*REQUIREMENT*: Review the material and extract every line in which the word "Users" occurs.

● ● ● ● ● ● ●

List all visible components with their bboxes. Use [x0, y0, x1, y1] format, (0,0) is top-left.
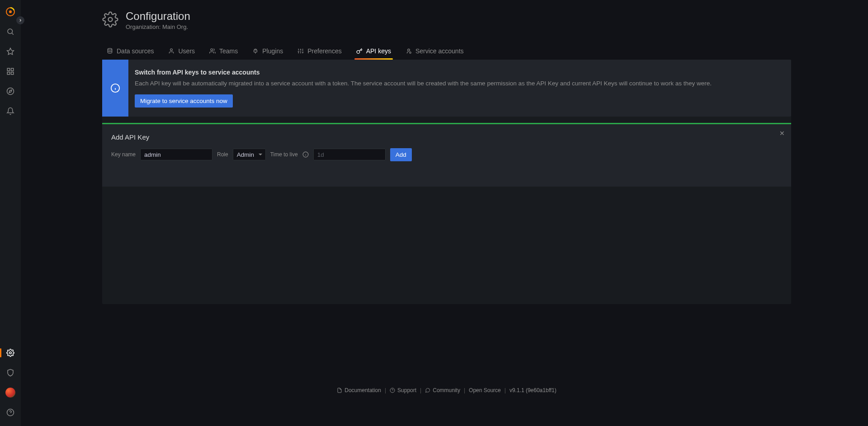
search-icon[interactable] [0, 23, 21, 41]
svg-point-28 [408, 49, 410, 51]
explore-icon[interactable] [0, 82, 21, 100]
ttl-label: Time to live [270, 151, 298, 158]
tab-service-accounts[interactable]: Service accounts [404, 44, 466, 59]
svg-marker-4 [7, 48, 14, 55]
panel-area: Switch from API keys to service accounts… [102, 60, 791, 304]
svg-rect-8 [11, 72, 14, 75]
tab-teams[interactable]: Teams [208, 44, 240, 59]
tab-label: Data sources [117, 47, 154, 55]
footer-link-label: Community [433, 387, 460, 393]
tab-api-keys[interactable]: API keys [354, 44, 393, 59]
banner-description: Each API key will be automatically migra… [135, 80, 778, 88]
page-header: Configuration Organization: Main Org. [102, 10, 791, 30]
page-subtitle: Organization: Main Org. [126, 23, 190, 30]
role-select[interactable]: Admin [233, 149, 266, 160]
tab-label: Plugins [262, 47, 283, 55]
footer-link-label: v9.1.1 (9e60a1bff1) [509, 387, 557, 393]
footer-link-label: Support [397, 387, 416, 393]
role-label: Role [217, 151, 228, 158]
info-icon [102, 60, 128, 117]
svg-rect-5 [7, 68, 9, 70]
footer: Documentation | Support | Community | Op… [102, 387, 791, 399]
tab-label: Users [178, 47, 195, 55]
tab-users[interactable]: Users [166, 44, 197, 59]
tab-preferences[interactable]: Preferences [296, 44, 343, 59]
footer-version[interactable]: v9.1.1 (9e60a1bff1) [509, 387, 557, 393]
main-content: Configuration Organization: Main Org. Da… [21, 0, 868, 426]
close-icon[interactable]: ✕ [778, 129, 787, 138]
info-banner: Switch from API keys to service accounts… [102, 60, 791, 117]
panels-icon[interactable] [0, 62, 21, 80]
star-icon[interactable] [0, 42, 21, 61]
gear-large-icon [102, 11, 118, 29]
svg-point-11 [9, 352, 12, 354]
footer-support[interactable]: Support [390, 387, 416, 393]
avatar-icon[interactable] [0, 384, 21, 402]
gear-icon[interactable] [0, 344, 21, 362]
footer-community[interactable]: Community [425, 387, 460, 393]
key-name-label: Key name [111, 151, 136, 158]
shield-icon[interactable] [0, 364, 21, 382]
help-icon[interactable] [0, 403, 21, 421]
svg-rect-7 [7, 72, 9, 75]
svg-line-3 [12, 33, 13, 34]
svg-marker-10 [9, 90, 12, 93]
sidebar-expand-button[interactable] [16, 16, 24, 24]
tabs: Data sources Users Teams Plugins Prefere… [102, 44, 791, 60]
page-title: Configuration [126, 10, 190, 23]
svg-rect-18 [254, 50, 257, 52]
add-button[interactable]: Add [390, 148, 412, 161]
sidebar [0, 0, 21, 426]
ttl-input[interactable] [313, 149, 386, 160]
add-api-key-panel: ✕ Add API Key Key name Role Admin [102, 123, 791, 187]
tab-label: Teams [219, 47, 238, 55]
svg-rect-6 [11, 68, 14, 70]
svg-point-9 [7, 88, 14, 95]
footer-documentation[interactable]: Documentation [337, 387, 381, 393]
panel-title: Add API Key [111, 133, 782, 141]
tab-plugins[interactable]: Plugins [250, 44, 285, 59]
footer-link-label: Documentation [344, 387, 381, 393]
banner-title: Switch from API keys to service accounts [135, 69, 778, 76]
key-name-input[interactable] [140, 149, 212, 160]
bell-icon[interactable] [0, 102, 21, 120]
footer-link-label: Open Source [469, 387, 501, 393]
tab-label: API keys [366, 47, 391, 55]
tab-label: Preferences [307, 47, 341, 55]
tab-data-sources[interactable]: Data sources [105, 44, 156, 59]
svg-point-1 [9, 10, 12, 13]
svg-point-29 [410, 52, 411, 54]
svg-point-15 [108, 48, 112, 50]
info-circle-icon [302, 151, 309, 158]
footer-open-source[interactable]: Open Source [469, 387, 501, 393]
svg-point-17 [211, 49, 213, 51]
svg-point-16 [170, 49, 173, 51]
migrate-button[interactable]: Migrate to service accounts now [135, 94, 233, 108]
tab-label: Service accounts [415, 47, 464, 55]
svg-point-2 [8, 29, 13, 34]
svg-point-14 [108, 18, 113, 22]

● ● ● ● ● ● ●

*WRITTEN ANSWER*:
tab-label: Users [178, 47, 195, 55]
tab-users[interactable]: Users [166, 44, 197, 59]
tabs: Data sources Users Teams Plugins Prefere… [102, 44, 791, 60]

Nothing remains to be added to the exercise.